Example 2: Querying for protein coding genes on a particuler chromosome¶
Users can customize the previously run query by adding another constraint for Chromosome. Note the “Trail: Query” text at the upper left of the results table. Clicking on the “Query” link will bring you back to the query that generated the table to allow for edits without having to build a new query. In the Model browser, click on the “+” (plus sign) next to the Chromosome feature class to display its attributes.
Next click on Constrain next to the Chromosome ID attribute and in the text box of the pop-up window select “=” (equals). Enter 18 for chromosome number 18then click on Add to Query, which adds the additional constraint to the query. Just clicking chromosome 18 will bring up that chromosome in multiple organisms so we will add another organism constraint. Click on the Organism to reveal its attributes then click on constrain next to Genus. In the resulting pop-up window, slect “=” (equals) then “Equus” for the chromosome 18 of horse.

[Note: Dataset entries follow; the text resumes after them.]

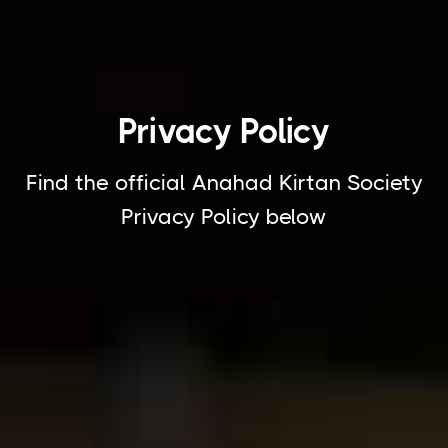
Privacy Policy
Find the official Anahad Kirtan Society
Privacy Policy below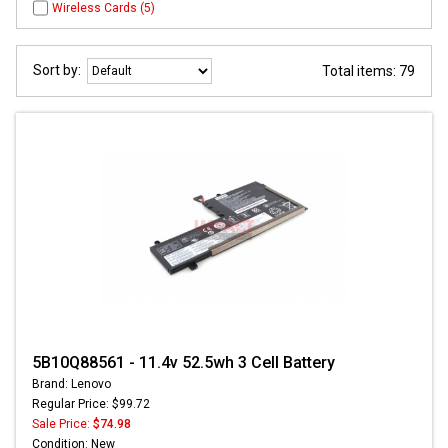
Wireless Cards (5)
Sort by:
Total items: 79
5B10Q88561 - 11.4v 52.5wh 3 Cell Battery
Brand: Lenovo
Regular Price: $99.72
Sale Price:
$74.98
Condition: New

Click on Show results and the query will result in all protein-coding genes on the Chromosome with constrained ID and organism. Note that the number of results has been reduced with the addition of the constraint.
Example 3: Querying for Protein Coding genes on a particular chromosome and their exons¶
This last example builds upon the previous queries to display all exons for each gene on a particular chromosome. Again, note the “Trail: Query” text at the upper left of the results table. Clicking on the “Query” link will bring you back to the query that generated the table to allow for edits without having to build a new query. Scroll down to Exon feature class and select the “+” (plus sign) next to Exons to display its attributes. Click Show next to Length and Exon Identifier.
The Query Overview shows the query in progress with the selected fields. Also notice that a third type of icon, a blue square, appears next to some attributes. Clicking on a blue square icon brings up a window where the query Join Style may be modified. When adding a constraint, you can decide whether you want to show only those results with the information (genes with exons) or all results and the constrained feature if it exists (e.g., all genes and indicate exons if they exist). Click on the blue square icon next to Exon collection to bring up the Switch Join Style window. The default option is to show only Genes if they have a exon (inner join). Change this to Show all Genes and show Exons if they are present (outer join) then click Add to query.
Then click “Show results” to run the new query.
The results table now lists a new column Gene Exons, which we added to the query. If we look at the second row in the table, it lists 12 exons. Click on the 12 exons link to expand that entry. That column now has additional rows containing the Exon identifier and Length for each of the 12 exons.
In changing the join style to an outer join, the exons have been grouped together by gene making it easier to determine how many exons are contained in each gene. If the same query is run with the default join (outer join) of Show only Genes if they have an Exon, the results table adds a new row for each new exon rather than grouping exons by gene.